Zukunftsängste und politische Frustration: Ein Treffen der Generationen in Prenzlau
Gestern war ein spannender Tag in Prenzlau, denn die Senioren-Union Xanten hatte zu einem besonderen Treffen geladen. Am Tisch im Restaurant Zur Börse am Markt nahm Ludger Melters Platz, der Schulleiter aus Prenzlau und Sohn des ehemaligen Xantener Bürgermeisters Alfred Melters. Rolf Trost, der Vorsitzende der Senioren-Union, begrüßte die Gäste, unter ihnen auch Xantens Bürgermeister Rafael Zur. Ein munteres, aber auch nachdenkliches Zusammentreffen, das sich um die politische Situation in Deutschland drehte.
Melters, der sich in der CDU engagiert, sprach offen über die Unzufriedenheit der Menschen mit der Bundespolitik. Er schilderte, wie die Bürger in Berlin oft mit sich selbst beschäftigt sind und keine Einigung erzielen können. „Das führt dazu, dass viele sich frustriert der AfD zuwenden“, so Melters. Es ist eine bittere Realität: Populismus und einfache Versprechungen wecken Hoffnungen, während die demokratischen Parteien mit internen Problemen kämpfen.

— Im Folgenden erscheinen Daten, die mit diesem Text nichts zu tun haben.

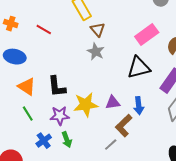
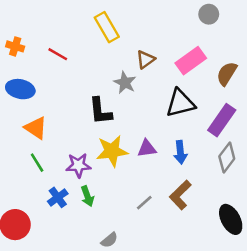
brown triangle: (98, 30) -> (146, 59), moved, turned 35
black L-shape: (57, 87) -> (100, 111), moved
brown L-shape: (124, 126) -> (180, 195), moved

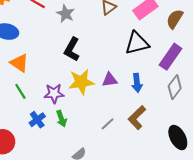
gray star: (125, 83) -> (66, 14), moved
black L-shape: (100, 111) -> (72, 49), turned 35

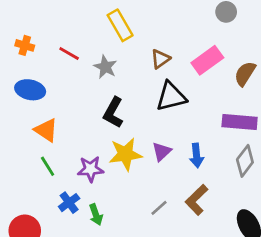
black triangle: (137, 43) -> (171, 96), moved
purple rectangle: (171, 57) -> (240, 122), turned 60
purple triangle: (110, 80) -> (162, 152), turned -35
green arrow: (61, 119) -> (96, 215), moved

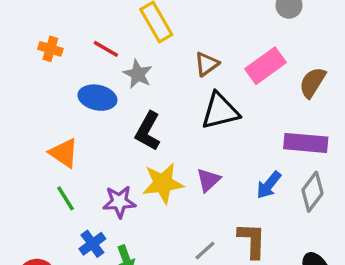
orange cross: (25, 45) -> (50, 49), moved
red line: (69, 54) -> (106, 49), moved
blue ellipse: (30, 90) -> (97, 98), moved
blue arrow: (197, 156) -> (269, 185), moved, turned 45
brown L-shape: (197, 200) -> (252, 240), turned 136

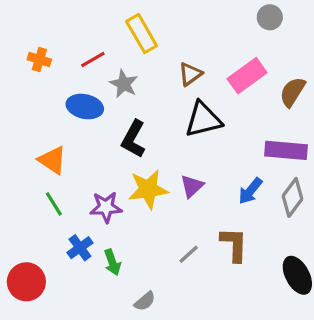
red line: (106, 49) -> (93, 59), turned -60

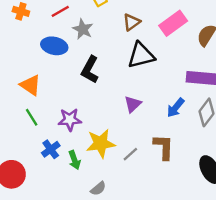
yellow star: (148, 189) -> (101, 143), moved

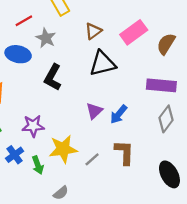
blue arrow: (176, 108) -> (119, 114), moved

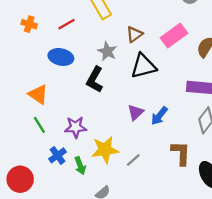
gray star: (46, 38) -> (107, 51), moved
brown L-shape: (124, 152) -> (181, 153), moved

Die AfD könnte man fast als Kümmerer vor Ort bezeichnen, während die anderen oft den Eindruck erwecken, sie seien in einen endlosen Streit verstrickt.

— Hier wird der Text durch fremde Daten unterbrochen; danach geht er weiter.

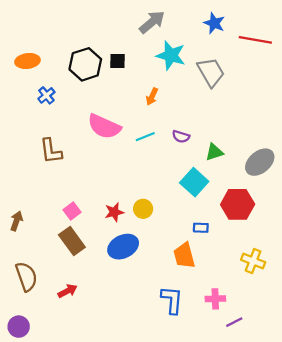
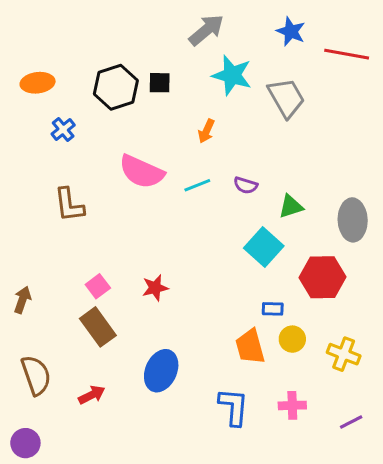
gray ellipse: (260, 162) -> (353, 220), turned -52
yellow circle: (143, 209) -> (292, 339), moved
blue ellipse: (123, 247) -> (161, 371), moved, turned -40
purple line: (234, 322) -> (351, 422), moved

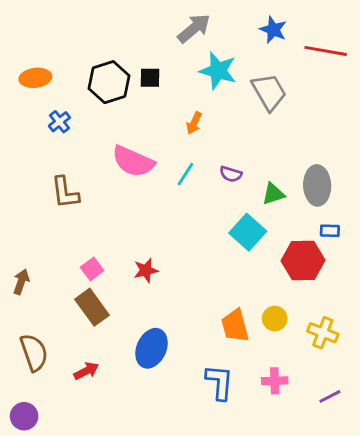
cyan line: (197, 185) -> (185, 174), turned -35
gray ellipse: (353, 220) -> (317, 185), moved
blue rectangle: (273, 309) -> (330, 231), moved

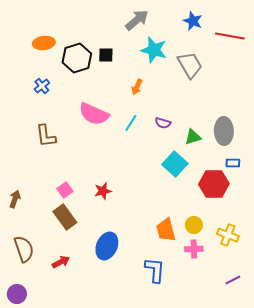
orange ellipse: (35, 78) -> (44, 43), moved
pink cross: (275, 381) -> (194, 249), moved

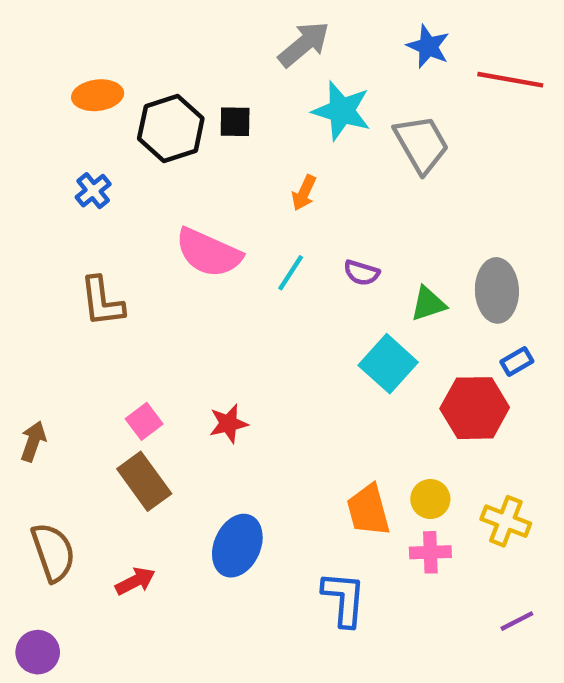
blue rectangle: (233, 163) -> (517, 361), turned -32

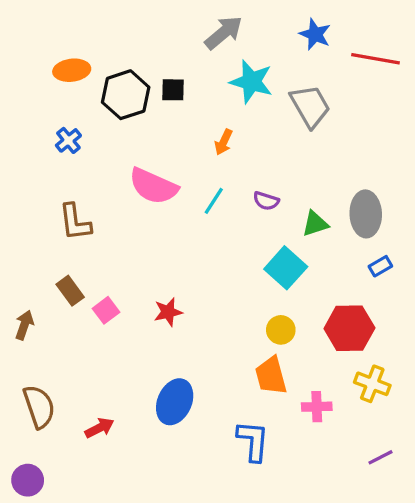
red hexagon: (475, 408) -> (349, 328), moved
brown rectangle: (144, 481) -> (70, 291), moved, size x0.7
yellow circle: (430, 499) -> (281, 330), moved

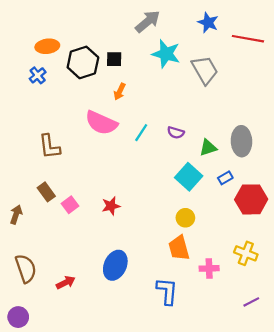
blue cross: (68, 140) -> (38, 75), moved
orange arrow: (224, 142) -> (120, 92), moved
blue rectangle: (380, 266) -> (225, 178), moved
red hexagon: (349, 328) -> (251, 199), moved

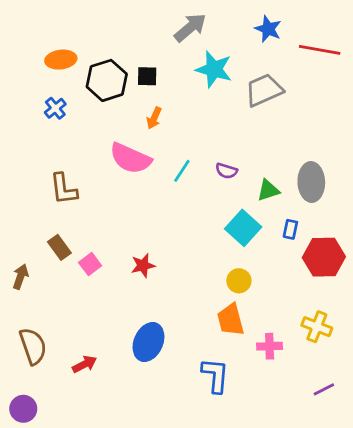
gray trapezoid: (205, 70) -> (264, 90), turned -84
blue cross: (38, 75) -> (55, 108), moved
blue rectangle: (225, 178) -> (290, 229), turned -48

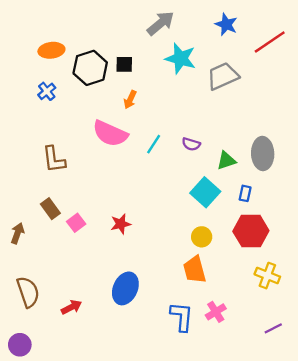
red line: (320, 50) -> (270, 42), turned -44
red hexagon: (324, 257) -> (251, 231), moved
pink cross: (270, 346) -> (216, 312), moved, turned -30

Politische Auseinandersetzungen und Zukunftsängste
Die Diskussionen im Restaurant zeigten, dass die Menschen sich ernsthaft mit ihrer ungewissen Zukunft auseinandersetzen. Melters betonte, dass die AfD in Umfragen häufig vorne liegt, aber bei Stichwahlen oft die Vertreter demokratischer Parteien oder parteilose Kandidaten das Rennen machen. Ein Zeichen, dass die Wähler trotz aller Frustration umdenken können. Rolf Trost und die Senioren-Union fordern mehr Sichtbarkeit und Lösungen, die für alle verträglich sind, um ein unsicheres Morgen abzuwenden.

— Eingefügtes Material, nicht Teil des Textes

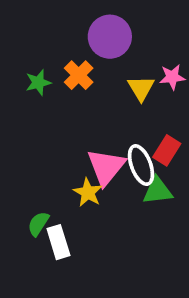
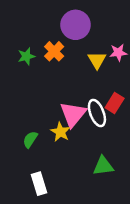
green triangle: (158, 191) -> (103, 166), moved
green semicircle: (38, 224) -> (30, 139), moved
white rectangle: (58, 242) -> (39, 184), moved

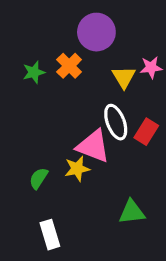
white ellipse: (97, 113) -> (116, 122), moved
pink triangle: (73, 114) -> (93, 146), turned -48
yellow star: (60, 132) -> (77, 169), turned 30

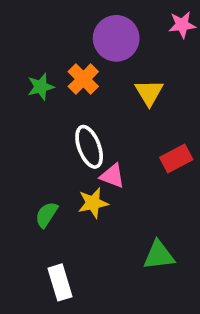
pink star: (151, 67) -> (182, 25), moved
white ellipse: (116, 122) -> (89, 147), moved
red rectangle: (146, 132) -> (176, 158), turned 30
pink triangle: (93, 146) -> (112, 176), size x0.6

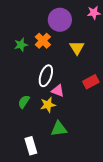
white ellipse: (89, 147) -> (46, 76), turned 40
green semicircle: (46, 215) -> (24, 102), moved
green triangle: (159, 255) -> (59, 129), moved

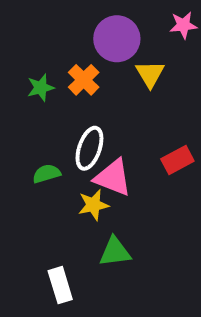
yellow triangle: (77, 48) -> (150, 74), moved
pink triangle: (58, 91) -> (113, 178), size x1.5
green semicircle: (24, 102) -> (46, 174), moved, turned 40

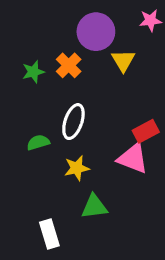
pink triangle: (113, 178) -> (133, 158), moved

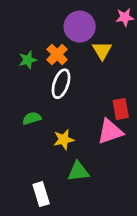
white ellipse: (73, 122) -> (61, 84), moved
red rectangle: (146, 131) -> (121, 109), turned -72
pink triangle: (133, 158) -> (110, 132), turned -40

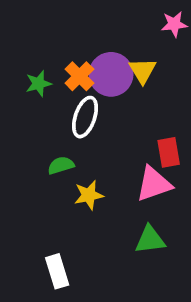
purple circle: (80, 27) -> (111, 74), moved
green semicircle: (32, 118) -> (61, 165), moved
green triangle: (78, 171) -> (150, 240), moved

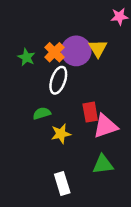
green star: (39, 84) -> (26, 57), turned -30
red rectangle: (169, 152) -> (90, 112), moved
white rectangle: (57, 271) -> (62, 183), moved

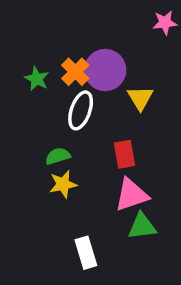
yellow triangle: (98, 48) -> (140, 98), moved
pink triangle: (105, 126) -> (132, 195), moved
yellow star: (61, 134) -> (63, 184), moved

Doch was wird sich in der nahen Zukunft ändern? Die Bundestagswahl am 23. Februar 2025 rückt näher. Parteien müssen sich jetzt positionieren, vor allem in der Seniorenpolitik. Die Bundesarbeitsgemeinschaft der Senioren-Organisationen (BAGSO) hat bereits Wahlprüfsteine erstellt, die Themen wie Existenzsicherung im Alter, bezahlbares Wohnen und digitale Teilhabe behandeln. Dr. Regina Görner, die Vorsitzende von BAGSO, macht klar, dass die Anliegen älterer Menschen weit über Rente und Pflege hinausgehen. Es geht um Engagement, Teilhabe und die Stärkung ihrer Rechte, sowohl in Deutschland als auch weltweit.
Die Antworten der Parteien auf diese Wahlprüfsteine können auf der Website von BAGSO eingesehen werden. Ein erster Schritt in die richtige Richtung? Vielleicht. Die Zeit wird es zeigen. Es bleibt spannend zu beobachten, ob die Politiker die Sorgen und Wünsche der älteren Generation ernst nehmen und tatsächlich nachhaltige Lösungen anbieten können.